The multivariate comparison module examines the relationship between a pair of associated variables that measure:
- Different but physically related quantities, e.g., SW_IN vs PPFD_IN, USTAR vs WS, TA vs T_SONIC.
- The same quantity at different locations or using different sensors, e.g., vertical air temperature (TA) profile and replicates (not implemented yet).
The associated variables are expected to have a consistent or predictable relationship with each other over time.
Based on the occurrence frequency of outliers to the expected relationship, the following issues can be identified:
- Outlier (sporadically flagged)
- Variables not synchronized in time (excessive scattering)
- Step change in full range (flagged for a specific time period)
- Trend (systematic change in the regression slope)
- Short-term mismatch (flagged for a specific time period)
- Shaded radiation (periodically flagged)
- Derived one from another (perfectly fit)
Module Design
The module fits a linear regression (model II) between the two targeted variables over each year and the full data record. Data points that have relatively large deviations from the regression line are flagged as possible outliers. The percentages of flagged points in each year and the entire record are used to determine if a variable has excessive out-of-range data points:
Example figure illustrating the multivariate comparison in a year. The right panel (4) shows a one-year time series of PPFD_IN and SW_IN. The left panel (1) shows the scatter plot of SW_IN and PPFD_IN from the same one-year period.

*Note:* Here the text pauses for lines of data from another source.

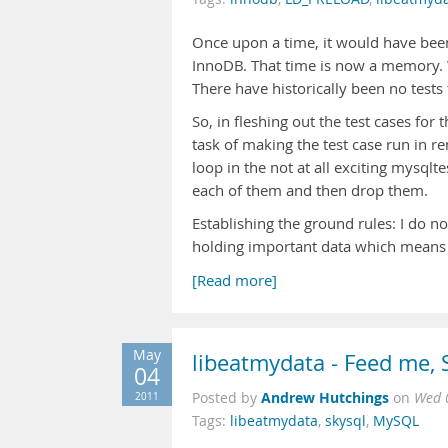
Once upon a time, it would have bee
InnoDB. That time is now a memory. 
There have historically been no tests
So, in fleshing out the test cases for 
task of making the test case run in re
loop in the not at all exciting mysqlte
each of them and then drop them.
Establishing the ground rules: I do no
holding important data which means I 
[Read more]
May
libeatmydata - Feed me,
04
Andrew Hutchings
2011
Posted by
on
Wed 
Tags:
libeatmydata
,
skysql
,
MySQL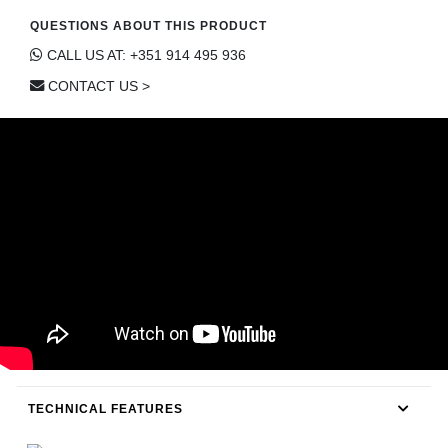
CONTACT
QUESTIONS ABOUT THIS PRODUCT
CALL US AT: +351 914 495 936
CONTACT US >
TECHNICAL FEATURES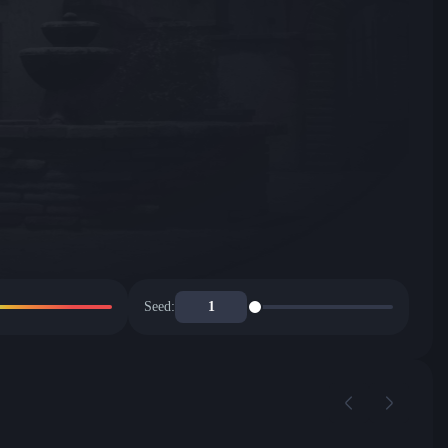
Seed: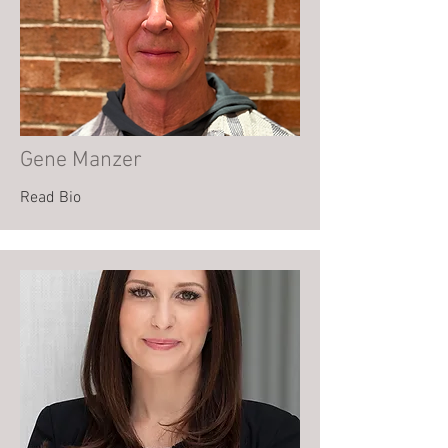
Gene Manzer
Read Bio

The green line denotes the linear regression generated from all data (2), while the red, highlighted circles denote data points that are flagged as outliers based on distance from the regression line (3). The periodic occurrence of flagged outliers suggests one of the radiation sensors, PPFD_IN in this case, is shaded periodically when the other sensor is not in the shade.
For variables that are provided for more than one year, the module also examines the year-to-year changes in the annual regression slopes. Potentially, any change of the regression slopes over the years could indicate a trend or a step-change in the full range of a variable:
Example figure illustrating the multivariate comparison over multiple years. The right panel (2) shows a 10-year time series of PPFD_IN and SW_IN. The left panel (1) shows the time series of regression slopes and R2, calculated between PPFD_IN and SW_IN in each year (as shown in the previous figure). The changes of regression slopes over the years suggest one of the radiation sensors, PPFD_IN in this case, has a shifted full range over the years (red arrows) as compared with the other sensor.